Uchiyama M, Iwafuchi M, Yagi M, Iinuma Y, Kanada S, Ohtaki M, Yamazaki S, Homma S
Department of Pediatric Surgery, Niigata University School of Medicine, Niigata City, Japan.
J Smooth Muscle Res. 2000 Apr;36(2):57-67. doi: 10.1540/jsmr.36.57.
We searched the effect of the muscular valve on the management of short bowel syndrome. The motility of the remnant intestine with a special muscular valve after 80% massive distal small bowel resection (MSBR) was evaluated in conscious dogs. The valve (muscular ring) was made by the autointestinal muscle layer holding vascular pedicle. Interdigestive and postprandial bowel motility using bipolar electrodes and/or contractile strain gauge force transducers 2-4 weeks after the surgery, and data of this group (Group I) were compared to the motility in dogs after MSBR without valve construction (Group II) and in controls (Control). Results; Fasting duodenal migrating myoelectric (or motor) complexes (MMCs) in Group I occurred at longer intervals than in Control and almost similarly to those in Group II. MMCs arising from the duodenum were often interrupted before the jejunum above the valve and the anastomosis. The velocity of duodenal MMC propagation was slowed in every intestinal segment including that from the duodenum to the proximal jejunum, and to the jejunum above the anastomosis. Transit time in MSBR group (I and II) from the duodenum to the terminal ileum was extremely shorter than in Control, but there were no differences between in Groups I and II. The duration of the postprandial period without duodenal MMCs in Group I was significantly prolonged than in Control, but was shorter than that in Group II. The muscular valve was frequently activated, and the jejunum covered with the valve was contracted frequently which synchronized with the valve activity. It seemed the valve worked as sphincter. However, intestinal obstruction was not occurred through the jejunum covered by the valve. In conclusion, changes in gut motility after MSBR with the valve construction compensate for the shortened intestine and maintain the bowel content earlier postoperatively in comparison with the MSBR alone, and also contribute to the adaptive increase in the remnant intestinal absorption.

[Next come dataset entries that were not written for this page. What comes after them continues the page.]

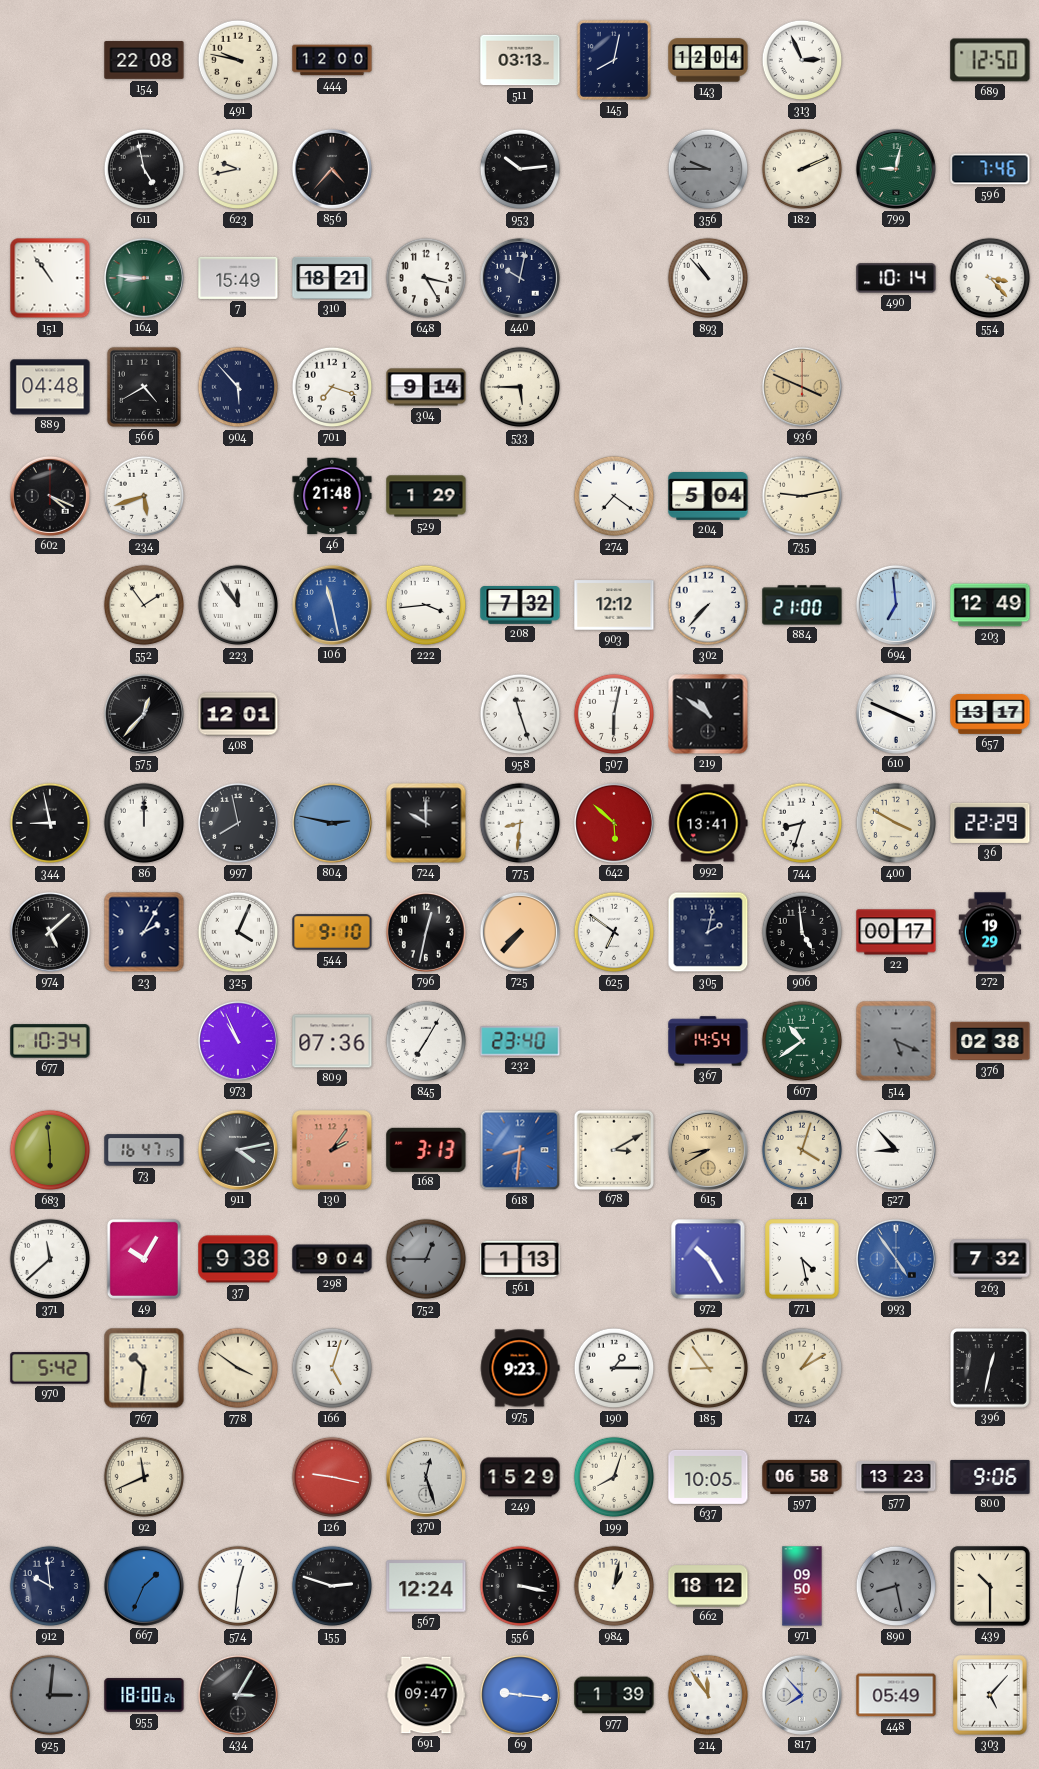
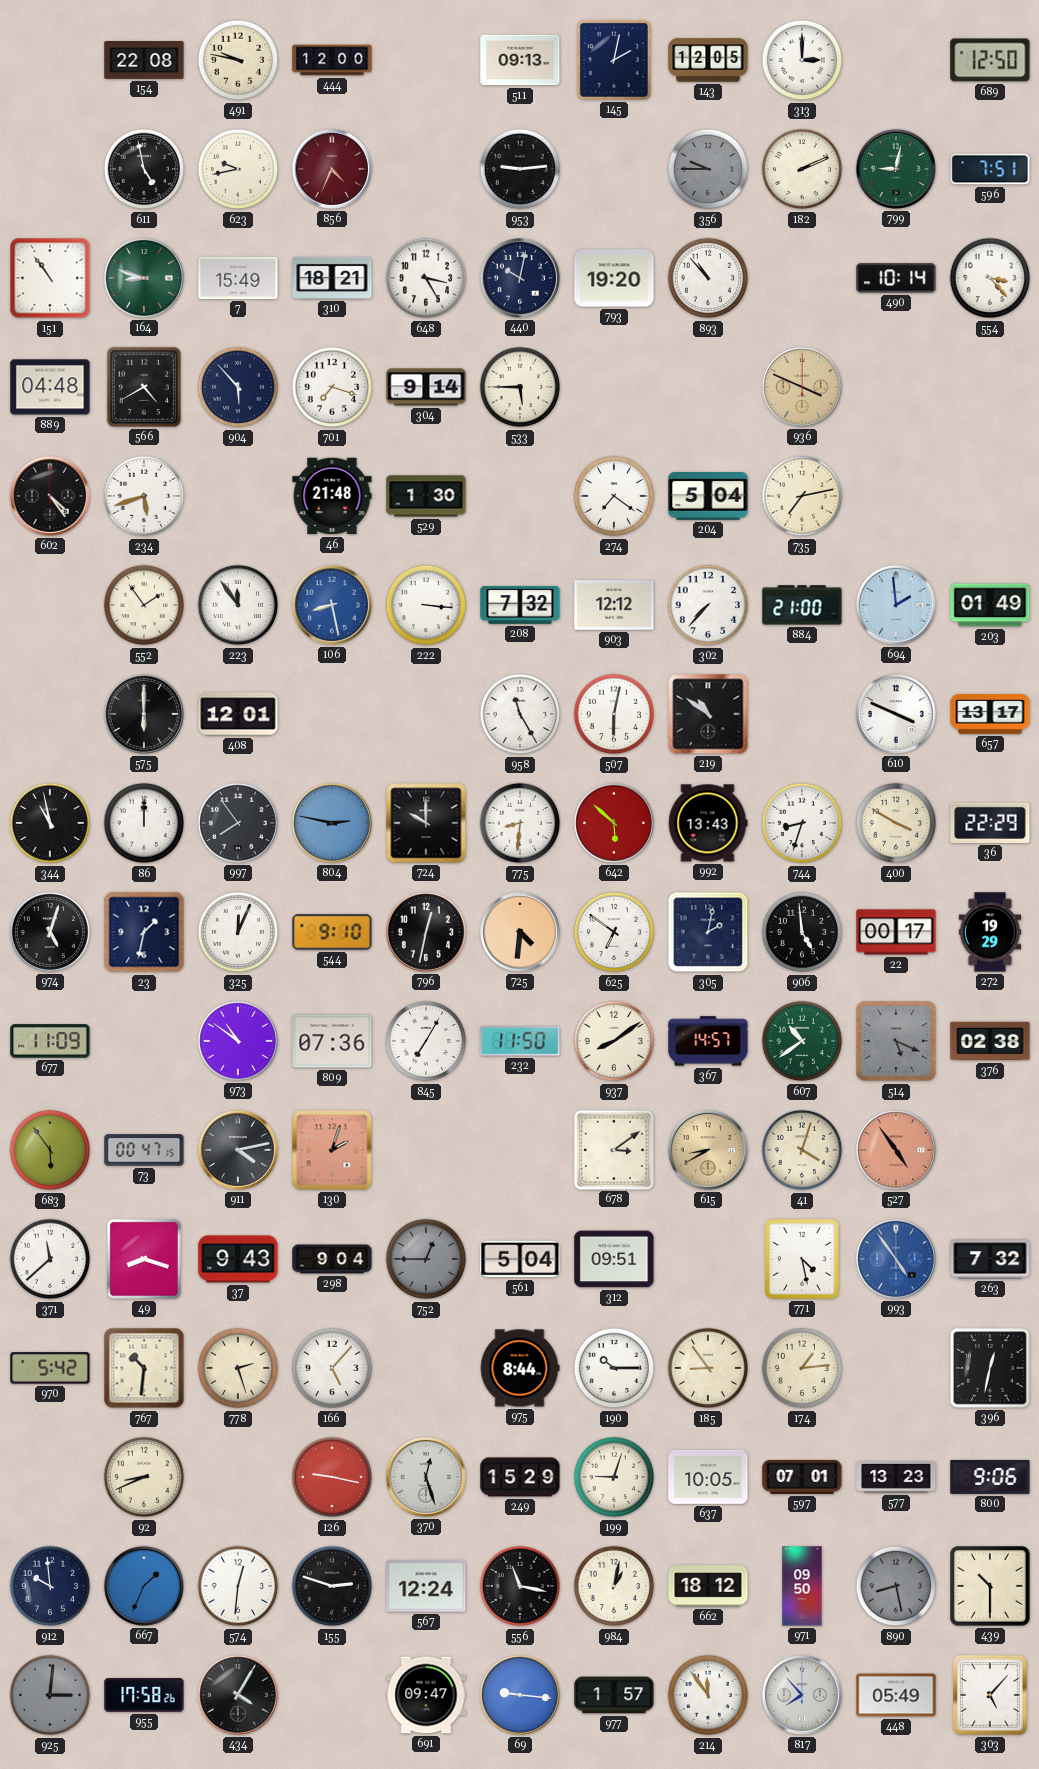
511: 03:13 -> 09:13
145: 8:02 -> 2:02
143: 12:04 -> 12:05
313: 2:56 -> 3:00
856: 4:37 -> 4:34
856 dial: black -> burgundy
953: 10:14 -> 9:14
596: 7:46 -> 7:51
164: 8:46 -> 8:48
793: none -> 19:20
602: 4:19 -> 4:24
529: 1:29 -> 1:30
735: 9:13 -> 7:13
106: 11:28 -> 8:28
222: 3:44 -> 3:16
694: 6:59 -> 1:59
203: 12:49 -> 01:49
575: 12:37 -> 6:00
958: 11:27 -> 11:25
344: 8:58 -> 10:58
997: 7:58 -> 7:54
992: 13:41 -> 13:43
974: 5:08 -> 5:03
23: 2:05 -> 1:32
325: 4:04 -> 12:04
725: 7:37 -> 4:31
677: 10:34 -> 11:09
973: 10:56 -> 10:51
232: 23:40 -> 11:50
937: none -> 8:09
367: 14:54 -> 14:57
683: 5:59 -> 5:54
73: 16:47 -> 00:47
130: 2:06 -> 2:03
168: 3:13 -> none
618: 8:31 -> none
678: 3:10 -> 3:09
527: 8:53 -> 4:54
527 dial: white -> salmon
49: 10:05 -> 8:18
37: 9:38 -> 9:43
561: 1:13 -> 5:04
312: none -> 09:51
972: 10:25 -> none
778: 3:51 -> 2:27
166: 5:03 -> 5:07
975: 9:23 -> 8:44
190: 1:15 -> 10:15
174: 1:10 -> 1:14
92: 11:41 -> 8:41
199: 8:03 -> 9:03
597: 06:58 -> 07:01
556: 3:17 -> 11:17
955: 18:00 -> 17:58
434: 3:05 -> 4:05
977: 1:39 -> 1:57
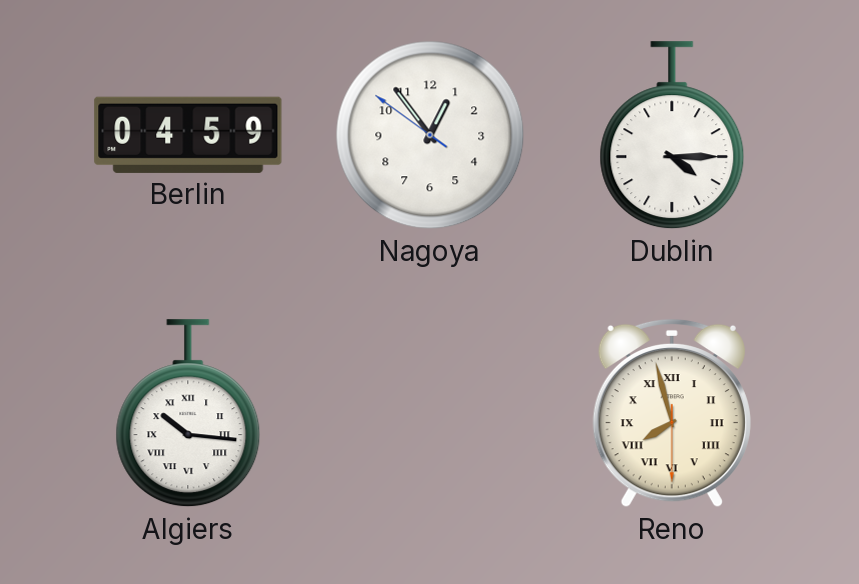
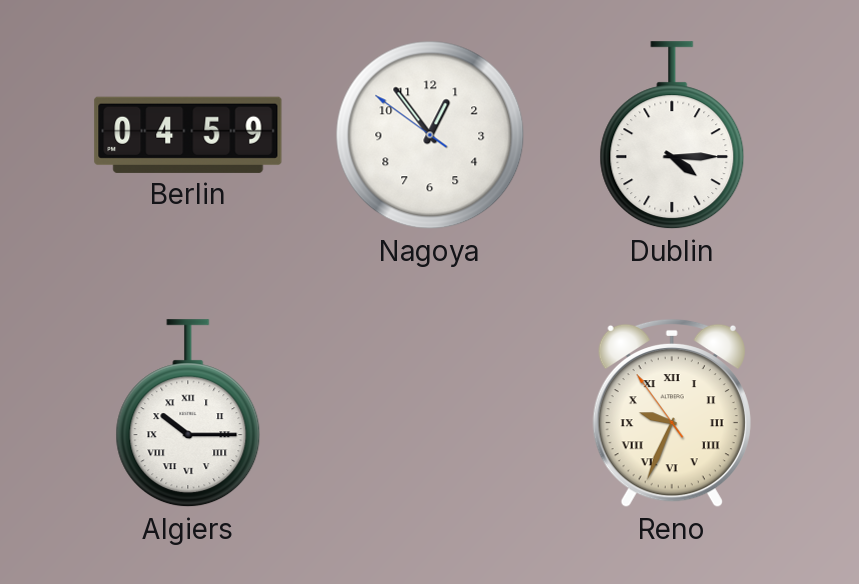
Algiers: 10:16 -> 10:15
Reno: 7:57 -> 9:33
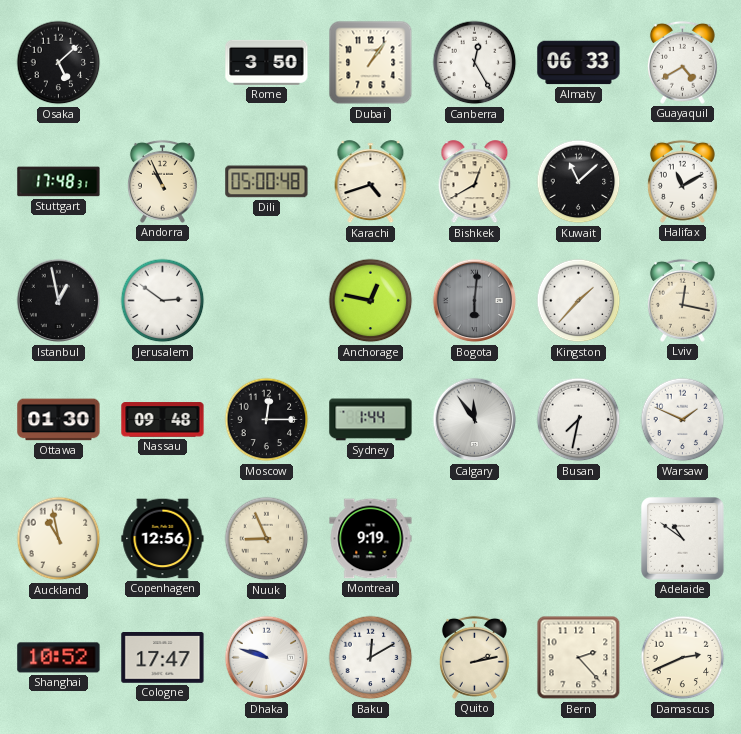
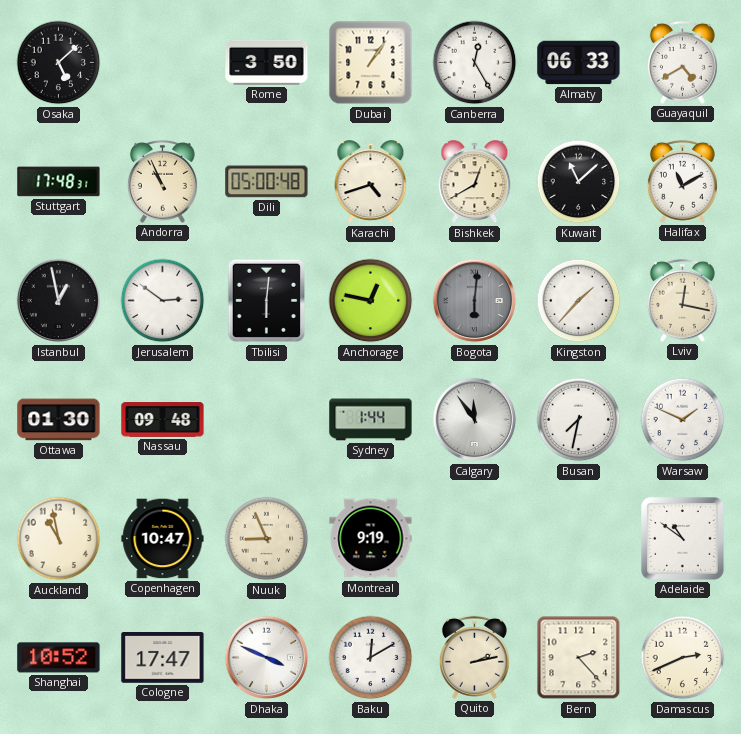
Tbilisi: none -> 6:01
Moscow: 12:15 -> none
Copenhagen: 12:56 -> 10:47
Dhaka: 9:48 -> 3:49
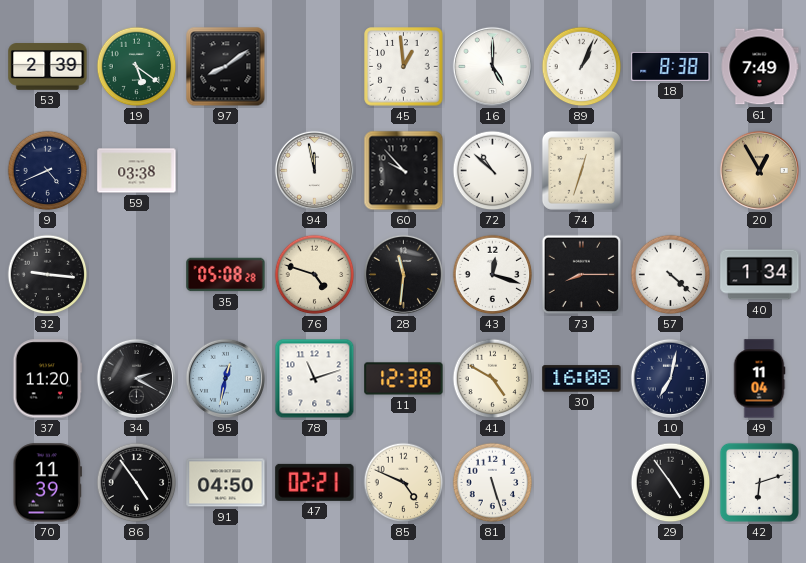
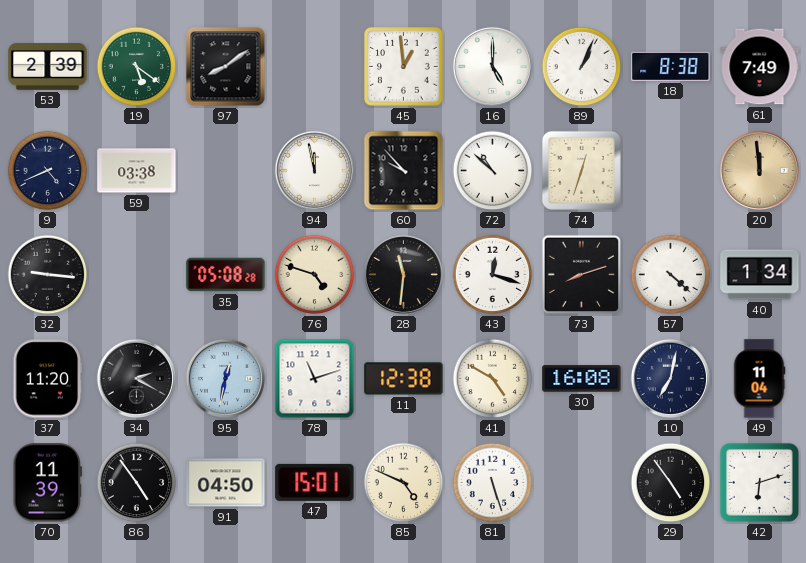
20: 12:55 -> 11:59
73: 8:15 -> 8:12
47: 02:21 -> 15:01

我们研究了肌肉瓣膜对短肠综合征治疗的影响。在清醒犬中评估了80% 大量远端小肠切除(MSBR)后带有特殊肌肉瓣膜的残余肠道的运动情况。瓣膜(肌肉环)由带有血管蒂的自体肠肌层制成。在术后2 - 4周,使用双极电极和/或收缩应变片力传感器记录消化间期和餐后肠道运动情况,并将该组(第一组)的数据与未构建瓣膜的MSBR术后犬(第二组)及对照组的运动情况进行比较。结果:第一组空腹十二指肠移行性肌电(或运动)复合波(MMCs)出现的间隔时间比对照组更长,与第二组几乎相似。源自十二指肠的MMCs在瓣膜上方和吻合口上方空肠之前常被中断。十二指肠MMC传播速度在包括从十二指肠到空肠近端以及到吻合口上方空肠的每个肠段均减慢。MSBR组(第一组和第二组)从十二指肠到回肠末端的转运时间比对照组极短,但第一组和第二组之间无差异。第一组餐后无十二指肠MMCs的持续时间比对照组显著延长,但比第二组短。肌肉瓣膜频繁激活,覆盖瓣膜的空肠频繁收缩且与瓣膜活动同步。似乎瓣膜起到了括约肌的作用。然而,覆盖瓣膜的空肠未发生肠梗阻。总之,与单纯MSBR相比,构建瓣膜的MSBR术后肠道运动的变化可补偿缩短的肠道,并在术后更早维持肠内容物,还有助于残余肠道吸收的适应性增加。